Energy Consumption Comparison: Python 3.14 vs Python 3.11

Luc Dop, Sabina Grădinariu, Nawmi Nujhat, Vincent van Vliet.

Group 24.

This study explores the energy consumption differences between Python 3.14 and Python 3.11, testing the claim that Python 3.14 has a 30% speed improvement over previous versions. We run the same computational tasks in controlled environments and measure power usage, execution time, and overall efficiency. Our setup includes automation for both Linux and MacOS with system parameters that can be tweaked according to the need, ensuring replicability. Future work will involve the --with-tail-call-interp flag once it is working.

Introduction

As programmers, we use programming languages daily, often forgetting how much impact the chosen language, and sometimes even its version, can have on energy consumption and implicitly on the environment [1]. Python is known to be one of the most used languages, but also, according to previous studies such as [2], it is amongst the least green (energy efficient) due to its interpreted execution and dynamic typing.

With the introduction of Python version 3.14, the documentation states that it utilizes a new type of interpreter that should provide significantly better performance. To be precise, preliminary numbers indicate anywhere from ‘-3% to 30% faster’ Python code [3]. With this performance improvement kept in mind, we have decided to investigate this claim to see how the performance increase impacts the energy consumption.

We started by analyzing Python 3.14 default configuration, without any additional optimizations. The documentation also mentions an experimental feature called the tail call interpreter, which is expected to enhance performance further when enabled. The new tail-call interpretation [4] should not be confused with tail call optimization of Python functions [5].
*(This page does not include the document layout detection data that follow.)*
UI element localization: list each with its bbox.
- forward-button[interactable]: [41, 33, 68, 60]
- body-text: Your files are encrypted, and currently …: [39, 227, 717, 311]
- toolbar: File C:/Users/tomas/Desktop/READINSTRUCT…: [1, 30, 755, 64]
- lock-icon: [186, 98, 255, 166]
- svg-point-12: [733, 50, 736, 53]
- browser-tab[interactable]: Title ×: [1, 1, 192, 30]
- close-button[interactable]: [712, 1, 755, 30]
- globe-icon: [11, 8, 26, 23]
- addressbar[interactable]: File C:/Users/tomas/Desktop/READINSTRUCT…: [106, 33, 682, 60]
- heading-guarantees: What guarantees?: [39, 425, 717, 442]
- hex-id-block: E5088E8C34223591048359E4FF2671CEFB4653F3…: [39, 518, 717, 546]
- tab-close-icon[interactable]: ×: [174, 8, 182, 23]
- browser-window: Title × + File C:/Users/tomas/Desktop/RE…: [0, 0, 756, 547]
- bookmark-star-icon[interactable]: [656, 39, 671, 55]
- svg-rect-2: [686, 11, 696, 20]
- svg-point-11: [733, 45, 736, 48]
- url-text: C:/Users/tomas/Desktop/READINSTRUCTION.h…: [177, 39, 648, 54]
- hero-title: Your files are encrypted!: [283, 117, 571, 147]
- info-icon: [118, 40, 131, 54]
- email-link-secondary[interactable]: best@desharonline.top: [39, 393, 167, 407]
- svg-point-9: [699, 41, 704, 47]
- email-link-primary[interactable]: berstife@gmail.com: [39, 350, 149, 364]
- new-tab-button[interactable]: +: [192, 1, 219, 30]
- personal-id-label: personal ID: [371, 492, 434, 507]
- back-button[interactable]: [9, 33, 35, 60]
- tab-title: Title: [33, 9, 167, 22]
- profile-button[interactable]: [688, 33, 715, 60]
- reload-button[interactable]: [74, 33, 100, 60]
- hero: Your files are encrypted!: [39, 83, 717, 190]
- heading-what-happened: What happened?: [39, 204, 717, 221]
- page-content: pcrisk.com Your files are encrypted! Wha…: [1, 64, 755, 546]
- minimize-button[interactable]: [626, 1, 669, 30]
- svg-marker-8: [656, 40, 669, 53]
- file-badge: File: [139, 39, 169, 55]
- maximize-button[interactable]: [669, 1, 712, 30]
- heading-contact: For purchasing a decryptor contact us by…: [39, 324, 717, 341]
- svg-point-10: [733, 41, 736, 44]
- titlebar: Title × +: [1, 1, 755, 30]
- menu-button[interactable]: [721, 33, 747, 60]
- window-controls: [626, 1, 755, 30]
However, this feature is opt-in, requires specific compiler versions (Clang 19+ on x86-64 and AArch64 architectures), and remains unavailable in the default build. Despite our efforts, we could not enable it, because it is not working yet. Therefore, our current study concentrates on benchmarking Python 3.14’s default interpreter against Python 3.11 to assess energy efficiency under highly demanding tasks.

Methodology

To this end, the idea is to use the prerelease version of the Python 3.14 interpreter and compare the energy consumption for the same code snippet for both the new interpreter as well as an older Python interpreter (3.11.9). This should allow us to see whether the supposed faster speeds of the new interpreter impact energy consumption. To assess the energy consumption we used EnergiBridge as suggested in the lectures [6].

Code Snippet Selection

To make sure that the comparison is a meaningful one, we used computationally intensive code that will stress the CPU. We create multiple snippets that can be seen on Github.

Hardware

For the experiment on Windows we used an ASUS Vivobook with the following specifications:

Windows 11 home.
12th Gen Intel(R) Core(TM) i7-12650H 2.30 GHz processor
16 GB RAM.
Brightness level of 30
Resolution of 1920 x 1200.
Wifi turned off.

For the experiment on macOS we used a MacBook Air with the following specifications:

macOS Sonoma 14.6.1
Apple M3 chip
16 GB RAM.
Full brightness level with auto-adjustment turned off
Resolution of 2560 x 1664
Power-saving mode turned off
Wifi turned off.

Experiment Procedure

Before the experiment begins, we create a list of 30 instances of Python 3.11 and 30 instances of Python 3.14. We then shuffle this list to determine the order in which they get run. To warm up the hardware, we begin the experiment by performing a CPU intensive task for 5 minutes. In our case, that means repeatedly calculating the squares of the numbers in the range [0, 10^6) for the duration of the 5 minutes. After this is done, we go through the previously created list and pick a version of Python to run. We then create two sub-processes, one for Energibridge to measure the energy consumption and one to run a benchmark script on the picked version of Python. The benchmark script generates two 1000 x 1000 matrices, which then get multiplied. After this is done and energy consumption has been saved, we let the process wait for 1 minute. This is to prevent tail energy consumption from the previous run from influencing the measurement in the next run. For the experimentation on macOS, the settings varied slightly in terms of instances, warm up time and parameters in benchmark file. In addition to the 30 instances from each of Python 3.11 and Python 3.14, we also tested an optimized mode by setting the PYTHONOPTIMIZE=2 environment variable. This removed assertions and docstrings, allowing execution with minimal overhead and potentially reducing energy consumption. Although it does not make Python code run significantly faster, it serves as a quick optimization for runtime experiments as of our case. We used a warm up time of 1 minute and the benchmark script generated two 300 x 300 sized matrices for multiplication. Although matrix sizes and warm up time differed between platforms, the focus of our study was the relative energy consumption between Python versions on each OS. Since all Python versions were tested under the same conditions within each OS, the observed trends remain valid.

Replication

The replication package of the experiments can be found in this repository.

Results

Analysis of Results on Windows OS

For the Windows experiment we analyze the ‘PACKAGE_ENERGY (J)’ value generated by Energibridge. This is a cumulative value, where we specifically look at the difference between the value at the start of a run and at the end of a run. To try and normalize the data we perform z-score outlier removal.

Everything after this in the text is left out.